[Structured page parsing data]
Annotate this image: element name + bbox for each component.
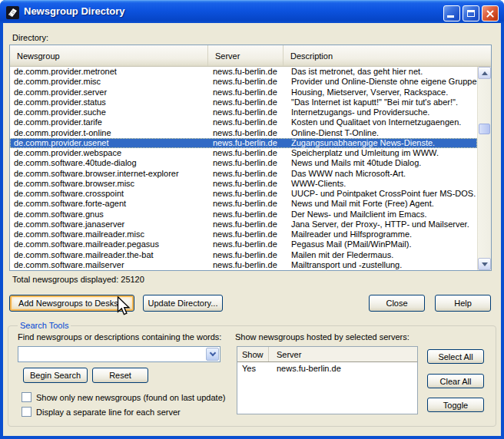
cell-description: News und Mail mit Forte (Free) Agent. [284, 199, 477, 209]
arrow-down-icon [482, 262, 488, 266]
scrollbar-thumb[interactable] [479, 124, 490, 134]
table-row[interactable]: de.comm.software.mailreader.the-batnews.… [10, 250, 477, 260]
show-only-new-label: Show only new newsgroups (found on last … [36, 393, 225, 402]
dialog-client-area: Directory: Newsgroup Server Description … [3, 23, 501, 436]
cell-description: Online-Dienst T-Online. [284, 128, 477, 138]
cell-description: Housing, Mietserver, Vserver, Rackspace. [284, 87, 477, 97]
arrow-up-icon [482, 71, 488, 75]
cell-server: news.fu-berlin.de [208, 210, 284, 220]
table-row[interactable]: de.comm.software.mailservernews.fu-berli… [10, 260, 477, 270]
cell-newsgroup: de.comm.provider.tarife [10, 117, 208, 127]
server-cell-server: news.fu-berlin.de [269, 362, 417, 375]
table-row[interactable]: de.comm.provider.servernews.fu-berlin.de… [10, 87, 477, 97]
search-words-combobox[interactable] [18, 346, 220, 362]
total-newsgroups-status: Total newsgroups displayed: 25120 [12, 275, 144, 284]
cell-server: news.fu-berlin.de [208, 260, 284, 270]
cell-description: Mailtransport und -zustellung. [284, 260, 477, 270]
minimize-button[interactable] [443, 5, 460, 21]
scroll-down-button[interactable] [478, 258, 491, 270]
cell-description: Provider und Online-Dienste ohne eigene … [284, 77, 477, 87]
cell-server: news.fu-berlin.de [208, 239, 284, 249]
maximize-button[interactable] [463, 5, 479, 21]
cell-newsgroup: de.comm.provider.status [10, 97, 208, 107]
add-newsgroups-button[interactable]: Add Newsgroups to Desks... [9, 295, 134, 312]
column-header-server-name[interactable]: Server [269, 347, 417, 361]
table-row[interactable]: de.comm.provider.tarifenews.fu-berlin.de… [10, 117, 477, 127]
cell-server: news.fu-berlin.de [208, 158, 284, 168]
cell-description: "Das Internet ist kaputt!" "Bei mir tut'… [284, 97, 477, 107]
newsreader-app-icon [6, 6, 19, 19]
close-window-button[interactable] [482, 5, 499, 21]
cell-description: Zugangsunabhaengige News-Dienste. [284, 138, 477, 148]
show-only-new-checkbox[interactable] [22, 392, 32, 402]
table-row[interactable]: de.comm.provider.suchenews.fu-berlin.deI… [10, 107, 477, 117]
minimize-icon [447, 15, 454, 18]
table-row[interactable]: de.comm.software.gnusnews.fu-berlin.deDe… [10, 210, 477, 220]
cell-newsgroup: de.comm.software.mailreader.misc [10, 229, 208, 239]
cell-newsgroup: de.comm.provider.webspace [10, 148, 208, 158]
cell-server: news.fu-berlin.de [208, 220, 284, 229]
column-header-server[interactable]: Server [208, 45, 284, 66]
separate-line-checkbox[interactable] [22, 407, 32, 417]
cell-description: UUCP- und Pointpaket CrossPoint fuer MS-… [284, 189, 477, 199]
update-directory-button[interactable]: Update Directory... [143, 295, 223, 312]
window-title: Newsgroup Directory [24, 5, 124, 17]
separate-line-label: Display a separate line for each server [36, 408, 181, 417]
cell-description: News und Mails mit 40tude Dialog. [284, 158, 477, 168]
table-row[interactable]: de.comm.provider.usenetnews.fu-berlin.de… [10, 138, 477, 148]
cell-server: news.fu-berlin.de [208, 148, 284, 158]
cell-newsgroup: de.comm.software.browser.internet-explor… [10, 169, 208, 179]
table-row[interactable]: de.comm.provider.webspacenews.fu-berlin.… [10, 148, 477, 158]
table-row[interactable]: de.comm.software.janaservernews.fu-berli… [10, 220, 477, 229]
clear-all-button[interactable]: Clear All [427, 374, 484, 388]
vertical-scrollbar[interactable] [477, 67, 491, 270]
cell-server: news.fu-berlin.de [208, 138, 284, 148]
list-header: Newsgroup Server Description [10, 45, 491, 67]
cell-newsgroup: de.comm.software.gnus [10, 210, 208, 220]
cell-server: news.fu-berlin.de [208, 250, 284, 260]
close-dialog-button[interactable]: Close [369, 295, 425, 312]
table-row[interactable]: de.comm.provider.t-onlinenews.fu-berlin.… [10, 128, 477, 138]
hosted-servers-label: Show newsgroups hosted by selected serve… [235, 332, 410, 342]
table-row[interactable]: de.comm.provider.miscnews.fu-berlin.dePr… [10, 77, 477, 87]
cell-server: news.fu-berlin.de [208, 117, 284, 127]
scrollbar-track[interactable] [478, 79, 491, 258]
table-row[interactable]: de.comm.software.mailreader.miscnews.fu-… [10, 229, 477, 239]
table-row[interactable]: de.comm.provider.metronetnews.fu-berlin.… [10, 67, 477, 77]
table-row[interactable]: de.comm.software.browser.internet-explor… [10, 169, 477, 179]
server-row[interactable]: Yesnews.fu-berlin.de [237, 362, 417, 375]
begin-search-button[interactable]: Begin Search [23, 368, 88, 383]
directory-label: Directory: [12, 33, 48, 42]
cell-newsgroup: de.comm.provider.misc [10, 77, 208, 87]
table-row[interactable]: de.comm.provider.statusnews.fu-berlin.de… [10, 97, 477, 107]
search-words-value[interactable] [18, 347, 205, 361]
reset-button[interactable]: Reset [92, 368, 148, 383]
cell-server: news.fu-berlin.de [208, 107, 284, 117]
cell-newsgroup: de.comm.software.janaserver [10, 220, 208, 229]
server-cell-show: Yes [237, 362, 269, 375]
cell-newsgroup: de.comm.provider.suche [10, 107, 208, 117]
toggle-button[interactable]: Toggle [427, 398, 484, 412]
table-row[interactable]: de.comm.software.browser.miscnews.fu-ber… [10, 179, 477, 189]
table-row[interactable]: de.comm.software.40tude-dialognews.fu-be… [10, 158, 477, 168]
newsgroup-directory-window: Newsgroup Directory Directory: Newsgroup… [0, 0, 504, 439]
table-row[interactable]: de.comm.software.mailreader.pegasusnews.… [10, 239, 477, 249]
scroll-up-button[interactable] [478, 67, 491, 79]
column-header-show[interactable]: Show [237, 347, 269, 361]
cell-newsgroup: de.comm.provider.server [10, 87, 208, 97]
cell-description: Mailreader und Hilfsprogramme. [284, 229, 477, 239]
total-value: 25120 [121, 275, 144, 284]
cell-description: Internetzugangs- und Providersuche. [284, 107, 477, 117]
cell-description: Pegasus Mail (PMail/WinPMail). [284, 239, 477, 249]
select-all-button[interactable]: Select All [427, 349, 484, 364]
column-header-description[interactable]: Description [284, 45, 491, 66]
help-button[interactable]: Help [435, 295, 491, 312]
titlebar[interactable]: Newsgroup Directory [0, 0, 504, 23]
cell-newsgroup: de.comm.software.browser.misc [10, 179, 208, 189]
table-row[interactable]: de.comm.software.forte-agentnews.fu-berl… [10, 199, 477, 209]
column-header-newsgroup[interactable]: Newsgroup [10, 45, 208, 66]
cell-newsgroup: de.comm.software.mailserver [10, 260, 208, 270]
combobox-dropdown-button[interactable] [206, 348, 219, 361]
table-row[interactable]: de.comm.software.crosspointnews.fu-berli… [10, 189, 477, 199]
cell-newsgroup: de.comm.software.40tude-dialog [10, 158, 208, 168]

TRY IT |
Search the data above for the string "miscnews". Report every line where it is found.

RESPONSE AREA |
table-row[interactable]: de.comm.provider.miscnews.fu-berlin.dePr… [10, 77, 477, 87]
table-row[interactable]: de.comm.software.mailreader.miscnews.fu-… [10, 229, 477, 239]
table-row[interactable]: de.comm.software.browser.miscnews.fu-ber… [10, 179, 477, 189]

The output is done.